*How to complete this task*. Take the line with "Открытие сайта powderd" and every line after it, through the end of the listing, and give them again exactly, pictures excluded.
Segment Open
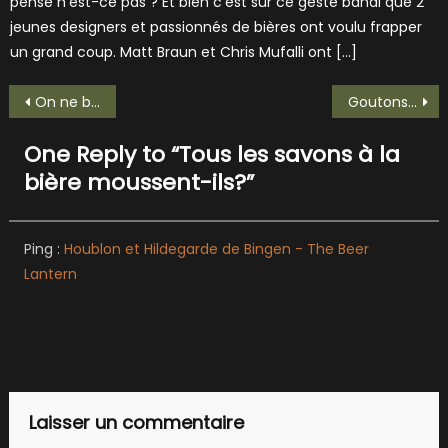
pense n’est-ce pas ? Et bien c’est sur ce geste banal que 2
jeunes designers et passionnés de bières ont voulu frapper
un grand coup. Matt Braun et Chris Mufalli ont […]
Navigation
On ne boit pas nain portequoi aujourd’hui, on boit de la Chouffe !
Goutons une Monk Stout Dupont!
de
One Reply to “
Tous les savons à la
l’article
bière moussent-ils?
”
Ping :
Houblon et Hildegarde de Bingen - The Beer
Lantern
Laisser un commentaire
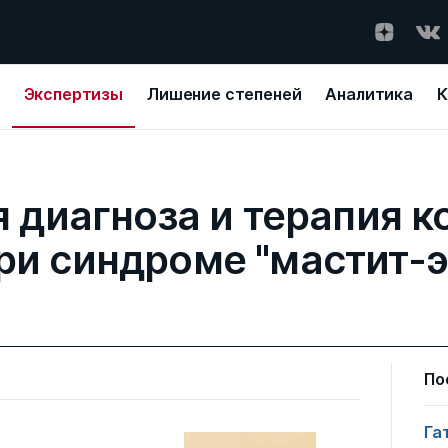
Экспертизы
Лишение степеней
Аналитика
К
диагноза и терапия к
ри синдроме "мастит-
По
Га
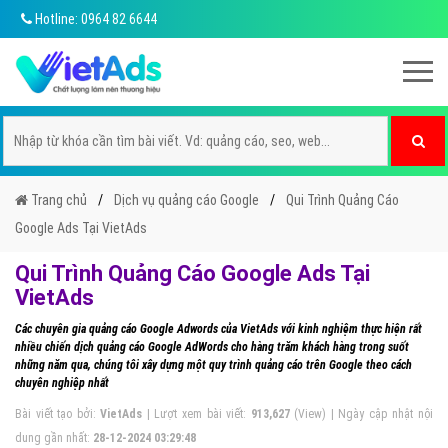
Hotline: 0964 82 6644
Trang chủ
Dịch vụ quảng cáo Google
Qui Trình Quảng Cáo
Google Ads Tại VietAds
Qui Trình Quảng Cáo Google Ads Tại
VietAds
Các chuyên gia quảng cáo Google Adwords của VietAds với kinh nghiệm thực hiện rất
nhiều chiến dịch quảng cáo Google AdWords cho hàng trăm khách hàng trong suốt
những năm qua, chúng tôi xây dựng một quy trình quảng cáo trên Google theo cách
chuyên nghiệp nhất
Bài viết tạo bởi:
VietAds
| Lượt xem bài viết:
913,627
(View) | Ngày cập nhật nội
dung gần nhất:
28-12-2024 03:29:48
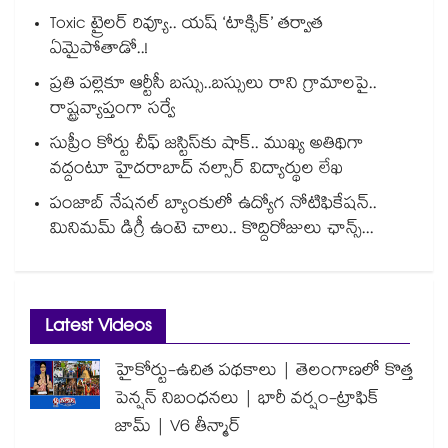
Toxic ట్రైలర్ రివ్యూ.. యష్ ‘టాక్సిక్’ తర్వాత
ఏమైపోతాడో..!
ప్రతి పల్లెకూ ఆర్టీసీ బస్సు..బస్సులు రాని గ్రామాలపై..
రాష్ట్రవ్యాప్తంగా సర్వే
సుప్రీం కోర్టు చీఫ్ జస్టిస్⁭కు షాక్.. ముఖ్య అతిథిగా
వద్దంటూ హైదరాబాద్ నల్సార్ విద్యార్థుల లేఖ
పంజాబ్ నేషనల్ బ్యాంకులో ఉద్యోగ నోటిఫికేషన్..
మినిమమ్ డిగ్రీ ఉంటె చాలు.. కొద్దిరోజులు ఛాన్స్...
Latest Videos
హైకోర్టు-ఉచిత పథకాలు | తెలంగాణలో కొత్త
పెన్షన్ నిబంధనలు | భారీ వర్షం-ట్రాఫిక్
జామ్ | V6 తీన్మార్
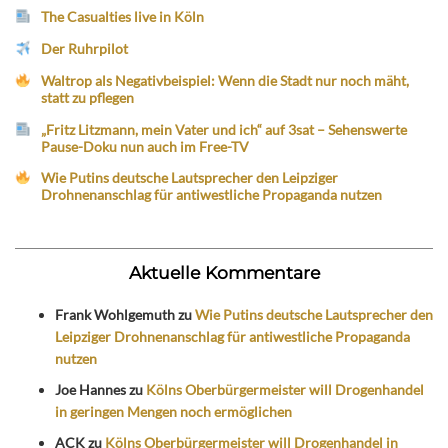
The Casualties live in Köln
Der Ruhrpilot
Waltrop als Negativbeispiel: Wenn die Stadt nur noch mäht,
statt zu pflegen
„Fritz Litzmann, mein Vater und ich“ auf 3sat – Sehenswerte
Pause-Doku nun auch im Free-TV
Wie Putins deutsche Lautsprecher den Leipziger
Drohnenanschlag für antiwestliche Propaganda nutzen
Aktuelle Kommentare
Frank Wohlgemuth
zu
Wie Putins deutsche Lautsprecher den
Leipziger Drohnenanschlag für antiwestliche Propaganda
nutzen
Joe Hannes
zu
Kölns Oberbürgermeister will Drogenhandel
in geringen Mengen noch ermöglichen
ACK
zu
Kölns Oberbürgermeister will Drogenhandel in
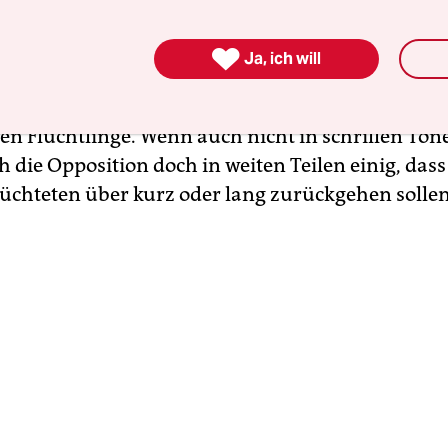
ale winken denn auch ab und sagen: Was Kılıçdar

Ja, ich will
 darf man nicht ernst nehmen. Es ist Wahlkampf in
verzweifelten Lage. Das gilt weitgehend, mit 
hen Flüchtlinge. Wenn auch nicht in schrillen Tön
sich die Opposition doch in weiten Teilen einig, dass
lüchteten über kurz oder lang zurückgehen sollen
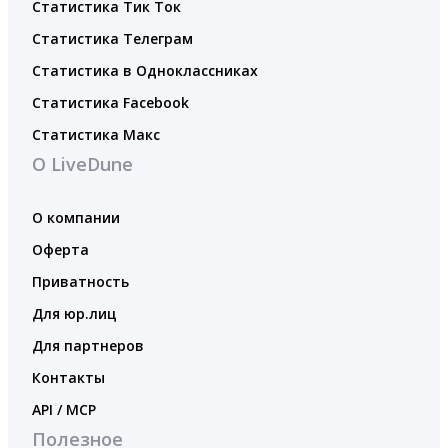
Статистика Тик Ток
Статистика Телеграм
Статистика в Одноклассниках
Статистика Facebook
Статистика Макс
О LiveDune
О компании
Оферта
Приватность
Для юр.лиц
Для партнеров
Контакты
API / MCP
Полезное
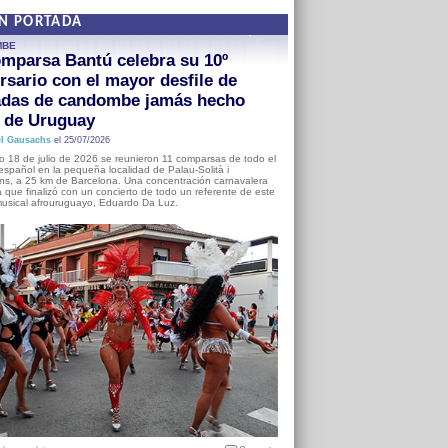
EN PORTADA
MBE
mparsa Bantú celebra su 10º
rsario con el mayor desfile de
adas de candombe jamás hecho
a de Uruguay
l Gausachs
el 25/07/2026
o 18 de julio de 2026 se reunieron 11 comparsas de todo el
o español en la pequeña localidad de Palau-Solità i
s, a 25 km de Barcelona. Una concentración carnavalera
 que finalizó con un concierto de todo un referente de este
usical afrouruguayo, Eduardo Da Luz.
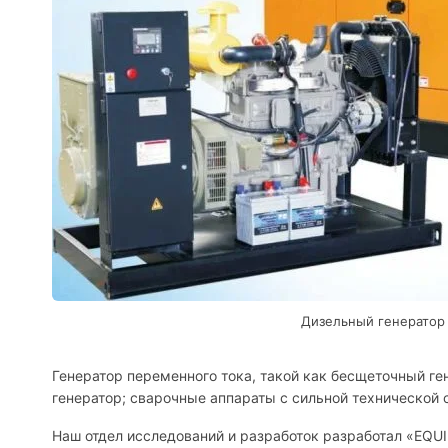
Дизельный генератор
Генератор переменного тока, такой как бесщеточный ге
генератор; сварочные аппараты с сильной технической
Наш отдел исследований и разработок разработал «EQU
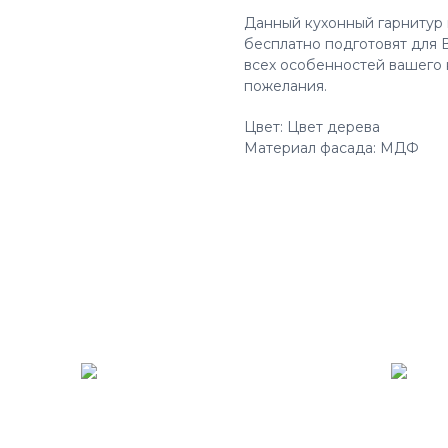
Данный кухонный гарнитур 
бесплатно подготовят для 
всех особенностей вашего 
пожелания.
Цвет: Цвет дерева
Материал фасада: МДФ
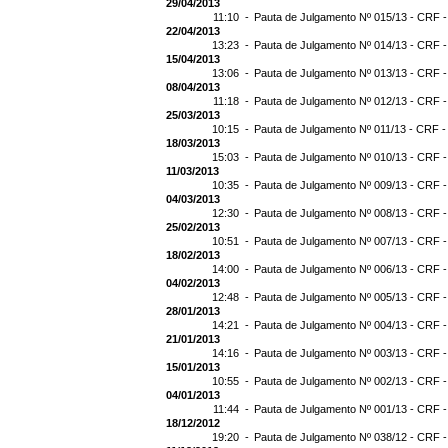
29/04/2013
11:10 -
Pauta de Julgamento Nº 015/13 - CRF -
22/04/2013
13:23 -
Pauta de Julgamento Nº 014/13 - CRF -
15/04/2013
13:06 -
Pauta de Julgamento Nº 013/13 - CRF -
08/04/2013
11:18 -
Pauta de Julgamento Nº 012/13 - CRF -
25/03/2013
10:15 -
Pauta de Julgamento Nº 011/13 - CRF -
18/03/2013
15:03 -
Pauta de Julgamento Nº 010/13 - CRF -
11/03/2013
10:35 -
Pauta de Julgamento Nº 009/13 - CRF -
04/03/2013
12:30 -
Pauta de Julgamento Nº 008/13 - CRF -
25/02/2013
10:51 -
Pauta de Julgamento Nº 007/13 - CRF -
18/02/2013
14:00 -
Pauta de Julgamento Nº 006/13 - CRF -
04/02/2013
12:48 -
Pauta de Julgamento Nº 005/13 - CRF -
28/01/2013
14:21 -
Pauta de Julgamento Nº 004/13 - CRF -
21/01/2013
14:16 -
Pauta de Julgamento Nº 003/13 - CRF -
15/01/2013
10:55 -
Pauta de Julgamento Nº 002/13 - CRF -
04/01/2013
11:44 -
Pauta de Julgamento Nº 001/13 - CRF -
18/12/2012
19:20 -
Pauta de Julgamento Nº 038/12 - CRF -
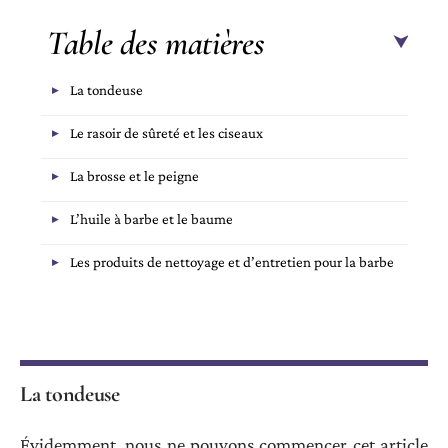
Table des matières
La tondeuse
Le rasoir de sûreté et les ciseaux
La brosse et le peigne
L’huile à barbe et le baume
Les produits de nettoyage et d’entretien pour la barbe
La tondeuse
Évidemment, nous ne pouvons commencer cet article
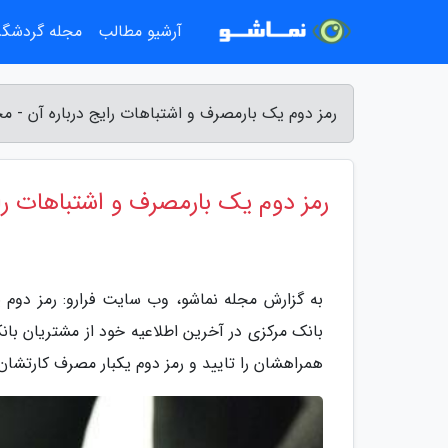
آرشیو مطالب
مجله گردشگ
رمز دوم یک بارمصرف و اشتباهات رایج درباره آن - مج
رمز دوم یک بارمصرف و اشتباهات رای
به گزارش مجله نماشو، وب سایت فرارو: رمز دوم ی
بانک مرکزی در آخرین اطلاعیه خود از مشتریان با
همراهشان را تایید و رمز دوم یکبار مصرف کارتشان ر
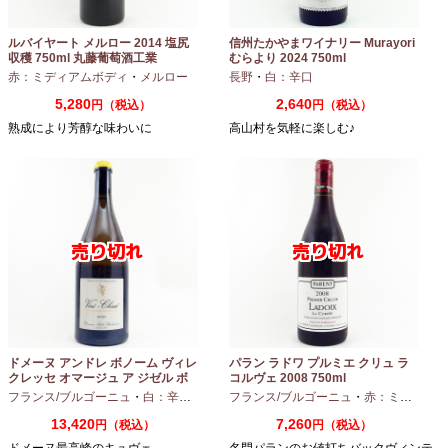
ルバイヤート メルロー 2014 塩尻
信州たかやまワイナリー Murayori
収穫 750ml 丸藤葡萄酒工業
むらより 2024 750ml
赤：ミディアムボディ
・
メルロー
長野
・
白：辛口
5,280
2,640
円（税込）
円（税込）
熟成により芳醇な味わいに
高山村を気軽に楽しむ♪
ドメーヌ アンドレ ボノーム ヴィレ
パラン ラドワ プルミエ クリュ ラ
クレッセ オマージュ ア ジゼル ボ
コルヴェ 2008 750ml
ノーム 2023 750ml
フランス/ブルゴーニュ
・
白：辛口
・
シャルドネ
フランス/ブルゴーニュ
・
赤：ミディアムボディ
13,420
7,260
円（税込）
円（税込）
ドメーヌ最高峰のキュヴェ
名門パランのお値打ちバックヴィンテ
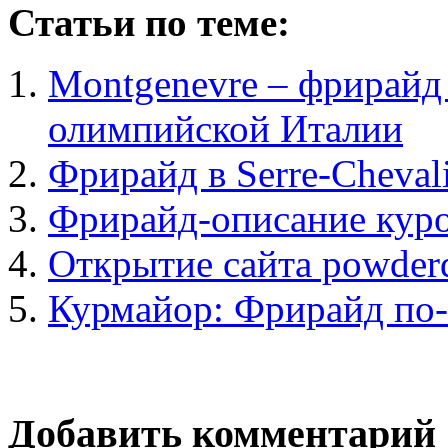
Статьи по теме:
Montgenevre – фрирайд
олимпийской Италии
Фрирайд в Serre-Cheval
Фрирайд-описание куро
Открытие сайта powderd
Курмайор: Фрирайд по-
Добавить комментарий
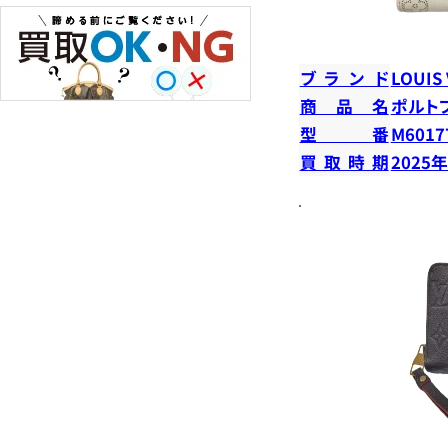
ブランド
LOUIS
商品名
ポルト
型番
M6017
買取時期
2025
Segment Closed
*Output for this exercise*.
Открытие сайта powderd
Курмайор: Фрирайд по-
Добавить комментарий
ブランド
LOUIS
商品名
ポルト
型番
M6017
買取時期
2025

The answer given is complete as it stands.